Mitochondrial genomes of Viridiplantae range from hyperinflated and hypervariable in land plants to compact and conserved in some lineages of green algae. From the information available for the class Chlorophyceae, Sphaeropleales appear to be closer to the conservative end of the spectrum, especially compared to their sister order Volvocales [6, 7]. Our study zooms in on the sphaeroplealean family Hydrodictyaceae and compares four fully sequenced and two partially sequenced mt genomes from taxa that span the phylogenetic breadth of the family. This study is the first to report a complete mt genome sequence for the family Hydrodictyaceae, and among the first ones to compare within-family mt genome diversity in green algae.

Genome size and structure

The large size difference among genomes of different strains is primarily due to expansion of intergenic regions (spacers), and the number of introns does not scale directly with genome size due to high variation in size of individual introns. This correlation appears to be the case across Sphaeropleales: for example, Neochloris’s 11 introns (highest intron number in Sphaeropleales) combined are of lesser length than the 9 introns of Kirchneriella (second-largest mt genome in Sphaeropleales; Fig. 4). The newly sequenced Pediastrum duplex PL0501b has the largest reported mt genome in Sphaeropleales but contains only two introns.

The deepest-diverging hydrodictyacean, Stauridium tetras, has a genome size very similar to those of the closest known relatives of Hydrodictyaceae: Neochloris and Chlorotetraedron (Fig. 4). It is therefore possible that the ancestral mt genome size for the Neochloridaceae + Hydrodictyaceae clade was in the vicinity of 38 kb. However, in contrast to S. tetras and Chlorotetraedron, Neochloris has a much higher intron content and lower spacer content, which makes such an interpretation of genome size evolution less straightforward as there may be different driving forces behind the proliferation of introns and contraction of intergenic spacers. In the P. duplex group the mt genomes appear to have expanded both due to intron acquisition and spacer expansion (especially in P. duplex PL0501b).

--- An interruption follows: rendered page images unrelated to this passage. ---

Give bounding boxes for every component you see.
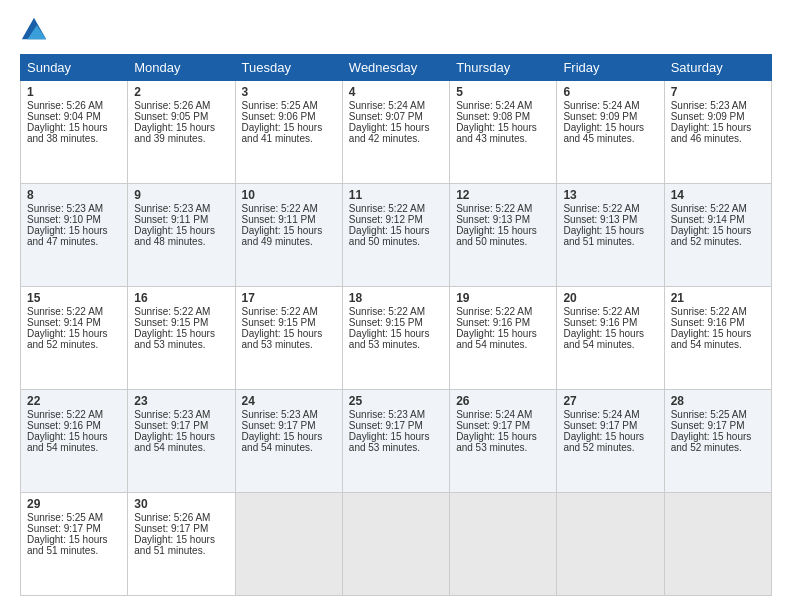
sunset: Sunset: 9:17 PM <box>134 523 208 534</box>
day-number: 20 <box>563 291 657 305</box>
calendar-cell: 24 Sunrise: 5:23 AM Sunset: 9:17 PM Dayl… <box>235 390 342 493</box>
sunrise: Sunrise: 5:25 AM <box>27 512 103 523</box>
calendar-day-header: Wednesday <box>342 55 449 81</box>
daylight: Daylight: 15 hours and 53 minutes. <box>349 431 430 453</box>
sunrise: Sunrise: 5:24 AM <box>456 100 532 111</box>
daylight: Daylight: 15 hours and 46 minutes. <box>671 122 752 144</box>
day-number: 5 <box>456 85 550 99</box>
daylight: Daylight: 15 hours and 47 minutes. <box>27 225 108 247</box>
sunset: Sunset: 9:15 PM <box>134 317 208 328</box>
sunset: Sunset: 9:11 PM <box>134 214 208 225</box>
daylight: Daylight: 15 hours and 50 minutes. <box>456 225 537 247</box>
daylight: Daylight: 15 hours and 43 minutes. <box>456 122 537 144</box>
day-number: 6 <box>563 85 657 99</box>
calendar-cell: 1 Sunrise: 5:26 AM Sunset: 9:04 PM Dayli… <box>21 81 128 184</box>
daylight: Daylight: 15 hours and 51 minutes. <box>563 225 644 247</box>
sunset: Sunset: 9:04 PM <box>27 111 101 122</box>
sunrise: Sunrise: 5:23 AM <box>134 409 210 420</box>
daylight: Daylight: 15 hours and 38 minutes. <box>27 122 108 144</box>
daylight: Daylight: 15 hours and 53 minutes. <box>242 328 323 350</box>
sunrise: Sunrise: 5:22 AM <box>27 409 103 420</box>
calendar-cell: 5 Sunrise: 5:24 AM Sunset: 9:08 PM Dayli… <box>450 81 557 184</box>
sunrise: Sunrise: 5:25 AM <box>242 100 318 111</box>
calendar-cell: 18 Sunrise: 5:22 AM Sunset: 9:15 PM Dayl… <box>342 287 449 390</box>
calendar-day-header: Friday <box>557 55 664 81</box>
day-number: 19 <box>456 291 550 305</box>
daylight: Daylight: 15 hours and 50 minutes. <box>349 225 430 247</box>
calendar-cell: 26 Sunrise: 5:24 AM Sunset: 9:17 PM Dayl… <box>450 390 557 493</box>
sunrise: Sunrise: 5:22 AM <box>671 306 747 317</box>
daylight: Daylight: 15 hours and 53 minutes. <box>349 328 430 350</box>
daylight: Daylight: 15 hours and 42 minutes. <box>349 122 430 144</box>
calendar-cell: 11 Sunrise: 5:22 AM Sunset: 9:12 PM Dayl… <box>342 184 449 287</box>
sunset: Sunset: 9:17 PM <box>671 420 745 431</box>
calendar-cell: 19 Sunrise: 5:22 AM Sunset: 9:16 PM Dayl… <box>450 287 557 390</box>
sunset: Sunset: 9:12 PM <box>349 214 423 225</box>
day-number: 14 <box>671 188 765 202</box>
day-number: 4 <box>349 85 443 99</box>
daylight: Daylight: 15 hours and 53 minutes. <box>134 328 215 350</box>
sunrise: Sunrise: 5:22 AM <box>563 306 639 317</box>
day-number: 23 <box>134 394 228 408</box>
sunset: Sunset: 9:11 PM <box>242 214 316 225</box>
logo <box>20 16 52 44</box>
calendar-cell: 16 Sunrise: 5:22 AM Sunset: 9:15 PM Dayl… <box>128 287 235 390</box>
daylight: Daylight: 15 hours and 51 minutes. <box>27 534 108 556</box>
sunrise: Sunrise: 5:26 AM <box>134 100 210 111</box>
daylight: Daylight: 15 hours and 48 minutes. <box>134 225 215 247</box>
calendar-cell: 29 Sunrise: 5:25 AM Sunset: 9:17 PM Dayl… <box>21 493 128 596</box>
sunset: Sunset: 9:17 PM <box>456 420 530 431</box>
day-number: 17 <box>242 291 336 305</box>
logo-icon <box>20 16 48 44</box>
calendar-cell: 8 Sunrise: 5:23 AM Sunset: 9:10 PM Dayli… <box>21 184 128 287</box>
sunset: Sunset: 9:17 PM <box>134 420 208 431</box>
day-number: 10 <box>242 188 336 202</box>
day-number: 1 <box>27 85 121 99</box>
calendar-day-header: Monday <box>128 55 235 81</box>
sunrise: Sunrise: 5:22 AM <box>242 203 318 214</box>
calendar-cell: 13 Sunrise: 5:22 AM Sunset: 9:13 PM Dayl… <box>557 184 664 287</box>
sunrise: Sunrise: 5:23 AM <box>27 203 103 214</box>
day-number: 12 <box>456 188 550 202</box>
daylight: Daylight: 15 hours and 39 minutes. <box>134 122 215 144</box>
daylight: Daylight: 15 hours and 51 minutes. <box>134 534 215 556</box>
calendar-cell: 21 Sunrise: 5:22 AM Sunset: 9:16 PM Dayl… <box>664 287 771 390</box>
calendar-cell: 2 Sunrise: 5:26 AM Sunset: 9:05 PM Dayli… <box>128 81 235 184</box>
sunset: Sunset: 9:17 PM <box>27 523 101 534</box>
day-number: 30 <box>134 497 228 511</box>
sunrise: Sunrise: 5:23 AM <box>134 203 210 214</box>
day-number: 16 <box>134 291 228 305</box>
day-number: 18 <box>349 291 443 305</box>
calendar-table: SundayMondayTuesdayWednesdayThursdayFrid… <box>20 54 772 596</box>
calendar-day-header: Sunday <box>21 55 128 81</box>
sunrise: Sunrise: 5:26 AM <box>27 100 103 111</box>
calendar-cell: 10 Sunrise: 5:22 AM Sunset: 9:11 PM Dayl… <box>235 184 342 287</box>
day-number: 11 <box>349 188 443 202</box>
sunset: Sunset: 9:16 PM <box>563 317 637 328</box>
calendar-cell: 20 Sunrise: 5:22 AM Sunset: 9:16 PM Dayl… <box>557 287 664 390</box>
sunrise: Sunrise: 5:24 AM <box>563 409 639 420</box>
calendar-week-row: 1 Sunrise: 5:26 AM Sunset: 9:04 PM Dayli… <box>21 81 772 184</box>
day-number: 9 <box>134 188 228 202</box>
sunrise: Sunrise: 5:22 AM <box>349 306 425 317</box>
sunset: Sunset: 9:17 PM <box>563 420 637 431</box>
header <box>20 16 772 44</box>
sunrise: Sunrise: 5:25 AM <box>671 409 747 420</box>
daylight: Daylight: 15 hours and 41 minutes. <box>242 122 323 144</box>
daylight: Daylight: 15 hours and 52 minutes. <box>563 431 644 453</box>
calendar-week-row: 15 Sunrise: 5:22 AM Sunset: 9:14 PM Dayl… <box>21 287 772 390</box>
calendar-day-header: Tuesday <box>235 55 342 81</box>
sunset: Sunset: 9:16 PM <box>27 420 101 431</box>
calendar-cell <box>450 493 557 596</box>
daylight: Daylight: 15 hours and 49 minutes. <box>242 225 323 247</box>
sunset: Sunset: 9:14 PM <box>27 317 101 328</box>
sunset: Sunset: 9:15 PM <box>349 317 423 328</box>
sunset: Sunset: 9:16 PM <box>671 317 745 328</box>
calendar-cell: 3 Sunrise: 5:25 AM Sunset: 9:06 PM Dayli… <box>235 81 342 184</box>
calendar-cell <box>557 493 664 596</box>
sunset: Sunset: 9:09 PM <box>563 111 637 122</box>
day-number: 2 <box>134 85 228 99</box>
daylight: Daylight: 15 hours and 54 minutes. <box>563 328 644 350</box>
calendar-week-row: 22 Sunrise: 5:22 AM Sunset: 9:16 PM Dayl… <box>21 390 772 493</box>
calendar-cell: 14 Sunrise: 5:22 AM Sunset: 9:14 PM Dayl… <box>664 184 771 287</box>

Within Chlorophyta, the cox2 gene shows varying degrees of fragmentation and migration. Algae belonging to Prasinophyceae, Ulvophyceae, and Trebouxiophyceae contain orthodox, intact mitochondrial cox2 genes [15]. Chlorophycean algae exhibit split cox2 genes, possessing either a mitochondrion-encoded cox2a and a cox2b fragment that has migrated to the nucleus (Scenedesmus-like) or having both cox2a and cox2b relocated to the nucleus following a reduced-derived pattern (Chlamydomonas-like) [15]. As expected, the four newly sequenced genomes presented appear to have a mitochondrial cox2a gene, emphasizing the intermediate evolutionary pattern of Sphaeropleales and building a strong case for distinguishing phylogenetic relationships.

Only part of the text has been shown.